James Hird 'deeply sorry for what happened'
Speaking outside his home Wednesday morning, Essendon's suspended coach James Hird maintains he didn't break any rules, but decided to settle on the penalties because "it's time to move on".PT4M28S http://www.canberratimes.com.au/action/externalEmbeddedPlayer?id=d-2spdy 620 349 August 28, 2013
No one could accuse James Hird of hiding.
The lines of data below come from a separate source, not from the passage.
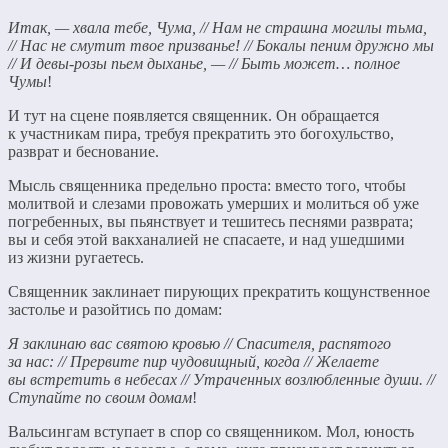
Итак, — хвала тебе, Чума, // Нам не страшна могилы тьма,
// Нас не смутит твое призванье! // Бокалы пеним дружно мы
// И девы-розы пьем дыханье, — // Быть может… полное
Чумы
!
И тут на сцене появляется священник. Он обращается
к участникам пира, требуя прекратить это богохульство,
разврат и беснование.
Мысль священника предельно проста: вместо того, чтобы
молитвой и слезами провожать умерших и молиться об уже
погребенных, вы пьянствует и тешитесь песнями разврата;
вы и себя этой вакханалией не спасаете, и над ушедшими
из жизни ругаетесь.
Священник заклинает пирующих прекратить кощунственное
застолье и разойтись по домам:
Я заклинаю вас святою кровью // Спасителя, распятого
за нас: // Прервите пир чудовищный, когда // Желаете
вы встретить в небесах // Утраченных возлюбленные души. //
Ступайте по своим домам
!
Вальсингам вступает в спор со священником. Мол, юность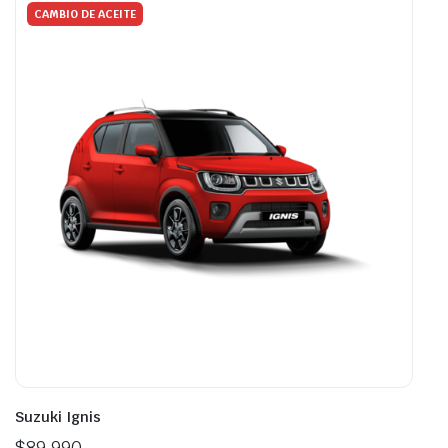
CAMBIO DE ACEITE
Suzuki Ignis
$
89.990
Every week of this tumultuous season, he has faced up to pre and post-match media briefings, dead-batting questions about the growing supplements scandal with an ironic smile, insisting all would see that Essendon was in a good place once all the facts were known.
Last Saturday, when tensions were at their peak following the AFL's release of the charge sheet against Essendon, Hird overrode the club's media officer after the Bombers had beaten Carlton and extended the briefing so that journalists could ask more questions.
He might have been amused to learn later that this catalysed division in the media, some of whom thought that the ensuing questions were soft and poorly aimed.
Suspended: Essendon coach James Hird outside his Toorak home on Wednesday. Photo: Penny Stephens
In the end, all saw on Tuesday that Essendon was not in such a good place, and nor was Hird. Yet on Wednesday morning, Hird - dressed in non-Essendon blue - calmly addressed media outside his Toorak house, admitting to some regret and accepting some responsibility for the malfeasance at Essendon, but also denying that he had broken any rules.
This was the legal nicety thrashed out by Hird's lawyers and the AFL's. Originally, club and coach were charged with breaches of rule 1.6, concerning ''conduct unbecoming''. As settled, Hird admitted that he had been remiss in a number of fundamental ways, and ''in consequence'' accepted that Essendon had broken rule 1.6.
This allowed Hird and his lawyer, Julian Burnside, to maintain that the charges against him had been dropped, and for Burnside to say that by accepting suspension anyway Hird had been ''heroic''.
This is not precisely a case of one rule for Essendon, one for Hird. But it does reflect the special and high-profile place Hird occupies at Essendon and the way it has complicated almost every aspect of his return to the club as coach and will continue to act as a double-edged sword through the hiatus now upon the club.
About his appointment in 2010, there was plenty of subterfuge. Essendon wanted Hird for his football acumen and as a rallying figure, but it was not as if the Bombers could woo him quietly, nor his dream-team confrere, the then Geelong coach Mark Thompson. The whole thing was founded on fancy footwork.
None the less, it worked. Essendon made ground on and off the field. But injuries and fadeouts in successive years made Hird impatient. We now know that in pursuing one remedy, he was reckless. But as he was blind to those he should have been watching, those who should have been watching him were blinded. Board and management failed to intervene. He was, after all, James Hird.
Soon after the scandal broke, Essendon's solicitor reportedly advised Hird to stand down. If he had, it might have been resolved sooner and with somewhat less fuss. Hird resisted, and the board did not press the case. This was Hirdy, the club's face and force.
Doomed without knowing it, the Bombers played irresistible footy until the hopelessness of their cause dawned on them. Hird appeared not to grasp the gravity of his predicament until it was on top of him. More than ever, he became for fans a rallying figure. ''In Hird We Trust,'' the banners read.
Imagine for a moment if three years ago Essendon had appointed someone other than its favourite son. Progress perhaps would have been slower, but - you imagine - there would have been greater caution and supervision at all levels. With natural improvement, free agency and prudent drafting, the Bombers might have been on the threshold of finals this year anyway, and of a premiership in three years. It would have been a good place.
Instead, the Bombers are a depleted lot, no finals this year, no figurehead - and no coach. It is a no-good place.